What the exercise asks:
Would you set down every entry again, exactly as written?
========================================================================
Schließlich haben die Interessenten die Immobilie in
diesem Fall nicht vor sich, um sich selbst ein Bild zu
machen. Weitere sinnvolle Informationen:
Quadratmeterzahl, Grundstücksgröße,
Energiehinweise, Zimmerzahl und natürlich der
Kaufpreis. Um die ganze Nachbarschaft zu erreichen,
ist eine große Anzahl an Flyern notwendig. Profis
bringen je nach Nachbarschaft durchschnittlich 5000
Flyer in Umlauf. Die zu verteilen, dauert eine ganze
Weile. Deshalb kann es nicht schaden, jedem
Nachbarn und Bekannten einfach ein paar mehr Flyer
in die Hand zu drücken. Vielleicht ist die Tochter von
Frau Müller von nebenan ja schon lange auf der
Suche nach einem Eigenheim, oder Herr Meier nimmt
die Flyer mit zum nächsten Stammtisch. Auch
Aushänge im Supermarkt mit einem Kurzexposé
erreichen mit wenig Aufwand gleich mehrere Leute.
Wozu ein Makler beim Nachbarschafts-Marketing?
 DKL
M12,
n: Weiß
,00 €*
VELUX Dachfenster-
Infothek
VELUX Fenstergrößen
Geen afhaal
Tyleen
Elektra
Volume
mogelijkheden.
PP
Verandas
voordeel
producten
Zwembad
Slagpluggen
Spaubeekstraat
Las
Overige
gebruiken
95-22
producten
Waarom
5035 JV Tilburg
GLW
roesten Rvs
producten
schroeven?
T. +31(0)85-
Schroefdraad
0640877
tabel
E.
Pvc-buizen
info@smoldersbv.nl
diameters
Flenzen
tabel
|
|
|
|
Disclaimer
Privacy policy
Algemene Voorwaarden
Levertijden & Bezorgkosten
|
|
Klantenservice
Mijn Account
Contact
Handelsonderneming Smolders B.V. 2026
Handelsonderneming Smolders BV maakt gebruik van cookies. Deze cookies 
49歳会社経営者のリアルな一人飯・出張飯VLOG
========================================================================
Exercise result:
Schließlich haben die Interessenten die Immobilie in
diesem Fall nicht vor sich, um sich selbst ein Bild zu
machen. Weitere sinnvolle Informationen:
Quadratmeterzahl, Grundstücksgröße,
Energiehinweise, Zimmerzahl und natürlich der
Kaufpreis. Um die ganze Nachbarschaft zu erreichen,
ist eine große Anzahl an Flyern notwendig. Profis
bringen je nach Nachbarschaft durchschnittlich 5000
Flyer in Umlauf. Die zu verteilen, dauert eine ganze
Weile. Deshalb kann es nicht schaden, jedem
Nachbarn und Bekannten einfach ein paar mehr Flyer
in die Hand zu drücken. Vielleicht ist die Tochter von
Frau Müller von nebenan ja schon lange auf der
Suche nach einem Eigenheim, oder Herr Meier nimmt
die Flyer mit zum nächsten Stammtisch. Auch
Aushänge im Supermarkt mit einem Kurzexposé
erreichen mit wenig Aufwand gleich mehrere Leute.
Wozu ein Makler beim Nachbarschafts-Marketing?
 DKL
M12,
n: Weiß
,00 €*
VELUX Dachfenster-
Infothek
VELUX Fenstergrößen
Geen afhaal
Tyleen
Elektra
Volume
mogelijkheden.
PP
Verandas
voordeel
producten
Zwembad
Slagpluggen
Spaubeekstraat
Las
Overige
gebruiken
95-22
producten
Waarom
5035 JV Tilburg
GLW
roesten Rvs
producten
schroeven?
T. +31(0)85-
Schroefdraad
0640877
tabel
E.
Pvc-buizen
info@smoldersbv.nl
diameters
Flenzen
tabel
|
|
|
|
Disclaimer
Privacy policy
Algemene Voorwaarden
Levertijden & Bezorgkosten
|
|
Klantenservice
Mijn Account
Contact
Handelsonderneming Smolders B.V. 2026
Handelsonderneming Smolders BV maakt gebruik van cookies. Deze cookies 
49歳会社経営者のリアルな一人飯・出張飯VLOG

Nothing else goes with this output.